Nothing outside the range below should be printed. Output exactly the lines from the line with "Inspirasjonsguiden" to the line with "- og kopier stilen hjemme!", both included.

**Records for this task**
*** Begin section ***
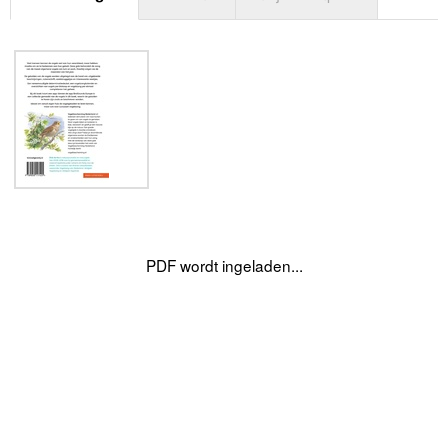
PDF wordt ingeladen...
*** End section ***
*** Begin section ***
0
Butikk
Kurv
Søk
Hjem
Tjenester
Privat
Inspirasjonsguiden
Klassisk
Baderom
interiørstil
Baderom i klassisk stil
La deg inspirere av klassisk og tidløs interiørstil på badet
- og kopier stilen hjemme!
*** End section ***
**Solution**
Inspirasjonsguiden
Klassisk
Baderom
interiørstil
Baderom i klassisk stil
La deg inspirere av klassisk og tidløs interiørstil på badet
- og kopier stilen hjemme!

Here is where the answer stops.